2 May 2023
During a routine inspection
In July 2022, we inspected the Sandhurst Group Practice and this led to enforcement action and an overall rating of inadequate. Under our inspection methodology, we inspected the practice in November 2022 to review the highest risks of concern included in our enforcement action but did not rate the practice. We carried out an announced comprehensive inspection at The Sandhurst Group Practice on 2 May 2023 to determine whether all the risks identified in our July 2022 inspection had been acted on and mitigated. We have provided a new overall rating for the location.
We rated the key questions as follows:
Safe - good
Effective - good
Caring - good
Responsive - good
Well-led – requires improvement
Following our previous inspection in July 2022, the practice was rated inadequate overall, specifically inadequate for the provision of safe and well-led service and requires improvement for the provision of effective and responsive services.
The full reports for previous inspections can be found by selecting the ‘all reports’ link for The Sandhurst Group Practice on our website at www.cqc.org.uk
Why we carried out this inspection
We carried out this inspection of the Sandhurst Group Practice to follow up concerns and breaches of regulation which were identified at our inspection in July 2022. This was in line with our inspection priorities and because the practice is rated inadequate.

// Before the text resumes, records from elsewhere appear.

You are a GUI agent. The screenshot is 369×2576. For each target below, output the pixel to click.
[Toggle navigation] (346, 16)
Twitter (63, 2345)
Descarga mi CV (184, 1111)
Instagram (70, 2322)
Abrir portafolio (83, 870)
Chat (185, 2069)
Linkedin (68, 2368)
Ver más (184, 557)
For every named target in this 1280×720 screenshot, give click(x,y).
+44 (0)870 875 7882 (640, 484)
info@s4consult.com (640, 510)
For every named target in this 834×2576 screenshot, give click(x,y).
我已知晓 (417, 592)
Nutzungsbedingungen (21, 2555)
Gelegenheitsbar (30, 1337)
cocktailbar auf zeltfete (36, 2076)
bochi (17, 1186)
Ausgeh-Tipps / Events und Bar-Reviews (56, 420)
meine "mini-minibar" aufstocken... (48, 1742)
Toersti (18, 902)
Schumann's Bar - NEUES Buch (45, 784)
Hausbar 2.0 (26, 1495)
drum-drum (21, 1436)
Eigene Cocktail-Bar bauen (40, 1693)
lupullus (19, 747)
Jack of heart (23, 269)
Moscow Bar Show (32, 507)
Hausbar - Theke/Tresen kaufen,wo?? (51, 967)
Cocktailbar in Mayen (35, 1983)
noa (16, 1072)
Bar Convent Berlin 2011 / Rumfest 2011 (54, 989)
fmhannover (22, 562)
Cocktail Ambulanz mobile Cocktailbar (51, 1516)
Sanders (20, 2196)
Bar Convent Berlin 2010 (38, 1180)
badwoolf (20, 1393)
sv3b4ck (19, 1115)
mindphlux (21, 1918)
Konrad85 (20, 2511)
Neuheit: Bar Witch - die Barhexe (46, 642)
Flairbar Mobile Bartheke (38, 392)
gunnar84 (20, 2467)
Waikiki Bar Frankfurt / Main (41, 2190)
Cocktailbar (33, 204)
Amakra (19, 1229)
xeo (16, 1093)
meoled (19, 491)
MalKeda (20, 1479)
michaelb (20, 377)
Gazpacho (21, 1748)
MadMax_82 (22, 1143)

How we carried out the inspection.
This inspection was carried out in a way which enabled us to spend a minimum amount of time on site.
This included:
- Conducting staff interviews using video conferencing facilities.
- Completing clinical searches on the practice’s patient records system (this was with consent from the provider and in line with all data protection and information governance requirements).
- Reviewing patient records to identify issues and clarify actions taken by the provider.
- Requesting evidence from the provider.
- A short site visit.
- Requesting patients to send us feedback about their experiences.
Our findings
We based our judgement of the quality of care at this service on a combination of:
- what we found when we inspected
- information from our ongoing monitoring of data about services and
- information from the provider, patients, the public and other organisations.
We have rated this practice as good overall and for the key questions of providing safe, effective, caring and responsive services. However, we rated the key question of providing well-led services requires improvement because we found:
- The practice had policies, systems and processes to receive and act on information from medicine safety alerts. However, these had not operated as effectively or consistently as the practice had intended.
- Systems and processes to manage prescription stationary existed but had not effectively allowed the practice to track and monitor stationary when in use.
- Coding of patient records had not always been completed when diagnostic test results indicated a diagnosis, for example diabetes.
We also found that:
- There was significant improvement in the effectiveness of patient care and treatment because patients with long term conditions received annual condition and medicine reviews in line with recommended national guidance, however these did not always follow a structured format.
- The practice provided care in a way that kept patients safe and protected them from avoidable harm.
- There was a system to record, make improvements and learn from incidents where things went wrong.
- The practice had clear oversight of staff compliance with mandatory training required by the practice and staff were up-to-date with training.
- There were systems and processes to manage clinical correspondence and incoming information when patients accessed care and treatment from other services.
- There were supervision arrangements and support for staff acting in role involving advanced clinical practice.
- The practice used feedback and data to identify improvements to patients’ experiences of care when accessing the service.
- Staff dealt with patients with kindness and respect and involved them in decisions about their care.
- There was a complaints process which operated effectively and complaints were analysed to identify themes and patterns.
- We found an improvement in the practice culture which encouraged openness, transparency and learning when systems and processes did not operate as intended.
- The leadership team had taken steps to identify the challenges for providing high quality, sustainable care and had developed a vision and strategy to address these challenges.
We found 1 breach of regulation. The provider must:
- Establish effective systems and processes to ensure good governance in accordance with the fundamental standards of care
In addition, the provider should:
- Continue the action plan to improve the uptake of cervical screening appointments.
- Introduce a process which ensures patients with a do not attempt cardio pulmonary resuscitation record (DNACPR) have an annual review date recorded.
Following our inspection in July 2022 we placed The Sandhurst Group Practice into special measures. As a result of the findings of this inspection and the improvements made we have decided to remove the location from special measures.
Details of our findings and the evidence supporting our ratings are set out in the evidence tables.